● **Work task**:
Word for word, restate the lines from the one holding "China’s Goods Trade" through the end of the data below, including both endpoints and nothing more.

(Source records)

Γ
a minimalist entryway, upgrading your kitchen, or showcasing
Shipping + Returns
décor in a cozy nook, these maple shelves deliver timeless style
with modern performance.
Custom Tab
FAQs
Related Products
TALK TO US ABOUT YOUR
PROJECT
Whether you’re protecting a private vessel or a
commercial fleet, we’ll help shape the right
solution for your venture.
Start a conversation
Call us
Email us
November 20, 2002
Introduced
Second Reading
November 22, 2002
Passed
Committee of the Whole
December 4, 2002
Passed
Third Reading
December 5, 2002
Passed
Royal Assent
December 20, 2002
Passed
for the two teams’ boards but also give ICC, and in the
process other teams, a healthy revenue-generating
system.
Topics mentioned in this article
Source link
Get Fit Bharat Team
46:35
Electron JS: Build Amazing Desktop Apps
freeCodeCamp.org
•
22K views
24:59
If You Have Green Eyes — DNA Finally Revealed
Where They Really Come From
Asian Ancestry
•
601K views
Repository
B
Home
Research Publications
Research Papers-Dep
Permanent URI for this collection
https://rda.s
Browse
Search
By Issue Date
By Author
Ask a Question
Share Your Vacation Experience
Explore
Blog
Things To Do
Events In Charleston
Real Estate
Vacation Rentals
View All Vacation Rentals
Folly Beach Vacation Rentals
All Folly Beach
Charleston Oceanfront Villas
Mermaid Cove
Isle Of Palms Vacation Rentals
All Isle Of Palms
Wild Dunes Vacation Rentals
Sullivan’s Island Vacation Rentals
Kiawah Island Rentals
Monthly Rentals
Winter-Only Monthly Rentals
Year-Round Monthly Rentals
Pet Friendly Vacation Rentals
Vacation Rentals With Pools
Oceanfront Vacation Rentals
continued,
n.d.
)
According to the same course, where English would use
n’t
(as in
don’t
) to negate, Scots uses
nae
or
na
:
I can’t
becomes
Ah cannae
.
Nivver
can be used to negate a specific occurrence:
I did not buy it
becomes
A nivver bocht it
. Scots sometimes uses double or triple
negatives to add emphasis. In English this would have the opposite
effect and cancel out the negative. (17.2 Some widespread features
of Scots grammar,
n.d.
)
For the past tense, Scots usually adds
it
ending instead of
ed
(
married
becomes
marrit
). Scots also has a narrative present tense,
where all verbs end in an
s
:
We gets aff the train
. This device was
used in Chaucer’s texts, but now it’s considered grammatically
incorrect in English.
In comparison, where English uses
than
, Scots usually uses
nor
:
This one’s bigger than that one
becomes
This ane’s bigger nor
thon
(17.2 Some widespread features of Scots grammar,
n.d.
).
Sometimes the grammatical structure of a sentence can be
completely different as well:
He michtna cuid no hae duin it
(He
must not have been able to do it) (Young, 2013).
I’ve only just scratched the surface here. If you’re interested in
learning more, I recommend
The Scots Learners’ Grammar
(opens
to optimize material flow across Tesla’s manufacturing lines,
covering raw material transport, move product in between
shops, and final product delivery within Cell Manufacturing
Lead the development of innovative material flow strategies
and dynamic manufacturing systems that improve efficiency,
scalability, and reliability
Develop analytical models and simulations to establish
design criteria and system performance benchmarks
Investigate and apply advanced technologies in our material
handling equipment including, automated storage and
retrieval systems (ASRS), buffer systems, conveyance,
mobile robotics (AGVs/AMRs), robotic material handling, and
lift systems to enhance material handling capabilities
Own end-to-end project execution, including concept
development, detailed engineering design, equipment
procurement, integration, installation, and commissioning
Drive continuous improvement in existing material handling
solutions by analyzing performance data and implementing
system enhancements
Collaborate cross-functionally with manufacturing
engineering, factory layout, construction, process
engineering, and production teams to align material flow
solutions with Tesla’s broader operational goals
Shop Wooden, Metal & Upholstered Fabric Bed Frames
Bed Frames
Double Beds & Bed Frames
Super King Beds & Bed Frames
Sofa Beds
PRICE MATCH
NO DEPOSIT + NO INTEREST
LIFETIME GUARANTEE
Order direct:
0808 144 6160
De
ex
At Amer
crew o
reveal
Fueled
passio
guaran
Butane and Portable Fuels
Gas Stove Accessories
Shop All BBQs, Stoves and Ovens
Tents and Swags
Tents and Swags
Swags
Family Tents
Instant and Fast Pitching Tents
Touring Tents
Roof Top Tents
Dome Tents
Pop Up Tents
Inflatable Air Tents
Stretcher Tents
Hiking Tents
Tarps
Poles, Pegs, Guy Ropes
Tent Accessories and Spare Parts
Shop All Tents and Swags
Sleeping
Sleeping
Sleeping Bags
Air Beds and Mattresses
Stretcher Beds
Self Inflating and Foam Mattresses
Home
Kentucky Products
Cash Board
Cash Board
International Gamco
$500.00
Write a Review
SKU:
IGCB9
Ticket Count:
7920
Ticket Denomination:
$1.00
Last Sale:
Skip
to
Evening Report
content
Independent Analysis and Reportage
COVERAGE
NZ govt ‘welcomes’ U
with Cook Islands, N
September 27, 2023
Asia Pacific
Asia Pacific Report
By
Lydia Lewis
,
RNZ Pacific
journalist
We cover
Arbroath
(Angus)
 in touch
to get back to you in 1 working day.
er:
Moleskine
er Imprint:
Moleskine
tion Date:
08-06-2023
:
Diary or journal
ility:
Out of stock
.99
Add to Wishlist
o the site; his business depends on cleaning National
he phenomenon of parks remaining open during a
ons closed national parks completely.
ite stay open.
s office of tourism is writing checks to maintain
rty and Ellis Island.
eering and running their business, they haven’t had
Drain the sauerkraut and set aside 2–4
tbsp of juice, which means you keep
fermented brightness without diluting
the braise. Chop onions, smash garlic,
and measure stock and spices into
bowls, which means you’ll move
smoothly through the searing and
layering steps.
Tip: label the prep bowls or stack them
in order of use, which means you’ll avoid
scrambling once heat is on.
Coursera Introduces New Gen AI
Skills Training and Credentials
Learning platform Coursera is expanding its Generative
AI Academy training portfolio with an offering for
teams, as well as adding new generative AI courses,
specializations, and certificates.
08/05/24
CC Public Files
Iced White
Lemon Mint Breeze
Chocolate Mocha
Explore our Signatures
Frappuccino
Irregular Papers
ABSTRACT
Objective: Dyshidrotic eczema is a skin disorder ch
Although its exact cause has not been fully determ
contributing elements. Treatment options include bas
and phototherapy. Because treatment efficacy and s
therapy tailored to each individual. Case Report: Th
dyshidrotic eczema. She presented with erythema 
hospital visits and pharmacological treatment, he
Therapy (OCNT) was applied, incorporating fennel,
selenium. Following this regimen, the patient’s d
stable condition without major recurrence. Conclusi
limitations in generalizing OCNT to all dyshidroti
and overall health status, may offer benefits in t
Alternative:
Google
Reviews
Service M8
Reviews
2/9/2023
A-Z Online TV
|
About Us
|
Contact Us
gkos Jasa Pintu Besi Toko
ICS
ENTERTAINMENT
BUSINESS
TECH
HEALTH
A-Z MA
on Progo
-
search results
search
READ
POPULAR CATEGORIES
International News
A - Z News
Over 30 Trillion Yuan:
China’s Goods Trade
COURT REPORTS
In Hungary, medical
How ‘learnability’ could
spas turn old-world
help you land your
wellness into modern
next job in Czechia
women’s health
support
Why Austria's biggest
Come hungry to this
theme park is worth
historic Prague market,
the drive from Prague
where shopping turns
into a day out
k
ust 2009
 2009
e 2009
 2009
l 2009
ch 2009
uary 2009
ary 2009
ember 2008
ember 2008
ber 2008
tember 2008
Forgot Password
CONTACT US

● **Written response**:
China’s Goods Trade
COURT REPORTS
In Hungary, medical
How ‘learnability’ could
spas turn old-world
help you land your
wellness into modern
next job in Czechia
women’s health
support
Why Austria's biggest
Come hungry to this
theme park is worth
historic Prague market,
the drive from Prague
where shopping turns
into a day out
k
ust 2009
 2009
e 2009
 2009
l 2009
ch 2009
uary 2009
ary 2009
ember 2008
ember 2008
ber 2008
tember 2008
Forgot Password
CONTACT US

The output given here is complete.